L'argent facile et sans education, rien quavec le bagout, CEST FINI!

Vous auriez du chers AIs, ne pas accepter les mandats a ces prix de fous et faire croire aux vendeurs onts et merveilles....Aujourdhui vous dites que vous en controlez rien aux prix... Quel foutage de gueule!

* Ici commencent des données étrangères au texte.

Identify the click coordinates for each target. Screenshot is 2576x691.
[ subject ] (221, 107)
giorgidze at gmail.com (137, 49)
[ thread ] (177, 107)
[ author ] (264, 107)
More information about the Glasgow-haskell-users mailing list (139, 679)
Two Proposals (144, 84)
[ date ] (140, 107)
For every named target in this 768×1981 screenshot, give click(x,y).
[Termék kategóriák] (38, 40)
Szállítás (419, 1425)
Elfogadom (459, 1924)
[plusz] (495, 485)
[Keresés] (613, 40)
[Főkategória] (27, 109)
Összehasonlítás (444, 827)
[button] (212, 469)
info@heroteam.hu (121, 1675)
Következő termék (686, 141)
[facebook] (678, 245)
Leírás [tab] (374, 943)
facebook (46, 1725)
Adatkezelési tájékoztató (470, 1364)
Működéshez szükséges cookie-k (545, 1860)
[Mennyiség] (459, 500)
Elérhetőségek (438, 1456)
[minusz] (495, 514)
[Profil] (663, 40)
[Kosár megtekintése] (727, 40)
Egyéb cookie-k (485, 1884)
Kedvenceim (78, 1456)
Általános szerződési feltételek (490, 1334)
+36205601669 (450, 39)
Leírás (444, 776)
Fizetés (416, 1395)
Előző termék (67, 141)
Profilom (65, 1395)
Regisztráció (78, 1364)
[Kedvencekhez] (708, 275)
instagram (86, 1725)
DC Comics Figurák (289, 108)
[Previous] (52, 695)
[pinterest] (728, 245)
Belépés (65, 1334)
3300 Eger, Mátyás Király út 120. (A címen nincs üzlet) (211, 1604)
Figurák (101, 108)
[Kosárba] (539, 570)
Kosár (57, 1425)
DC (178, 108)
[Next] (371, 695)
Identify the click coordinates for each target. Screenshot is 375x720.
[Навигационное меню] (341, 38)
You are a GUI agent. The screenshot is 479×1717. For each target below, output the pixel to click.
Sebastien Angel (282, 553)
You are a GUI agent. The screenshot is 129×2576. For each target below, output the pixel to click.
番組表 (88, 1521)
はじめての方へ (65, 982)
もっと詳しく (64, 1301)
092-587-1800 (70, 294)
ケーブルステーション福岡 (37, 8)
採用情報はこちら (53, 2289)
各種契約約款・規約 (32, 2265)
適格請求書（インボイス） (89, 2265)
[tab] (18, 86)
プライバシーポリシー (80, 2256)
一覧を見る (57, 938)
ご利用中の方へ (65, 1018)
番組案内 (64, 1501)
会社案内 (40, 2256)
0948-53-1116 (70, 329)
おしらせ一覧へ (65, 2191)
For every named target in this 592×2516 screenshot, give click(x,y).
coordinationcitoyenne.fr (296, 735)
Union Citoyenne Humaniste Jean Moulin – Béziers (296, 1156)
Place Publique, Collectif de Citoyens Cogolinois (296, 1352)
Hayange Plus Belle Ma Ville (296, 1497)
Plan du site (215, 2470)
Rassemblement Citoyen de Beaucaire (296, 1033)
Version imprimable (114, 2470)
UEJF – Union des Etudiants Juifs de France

chrs acheteurs, bon jespere que vous avez compris la: il est urgent d'attendre que tout ce beau monde se casse la gueule.. la fameuse periode de deni est bel et bien passée... On est passé a la phase deux: phase de peur pour ceux qui doivent vendre vite (les gars vendez vite tres vite en baissant radicalement de 10% avant tous les autres...)

Puis la phase trois: la panique: les investisseurs revndront en masse

car dans l'immo, l'inertie a la hausse comme a la baisse est tres tres grande!! en 1991, ils en ont pris pour 8 années de baisses!!!! Et cest bien partie comme en 1991!!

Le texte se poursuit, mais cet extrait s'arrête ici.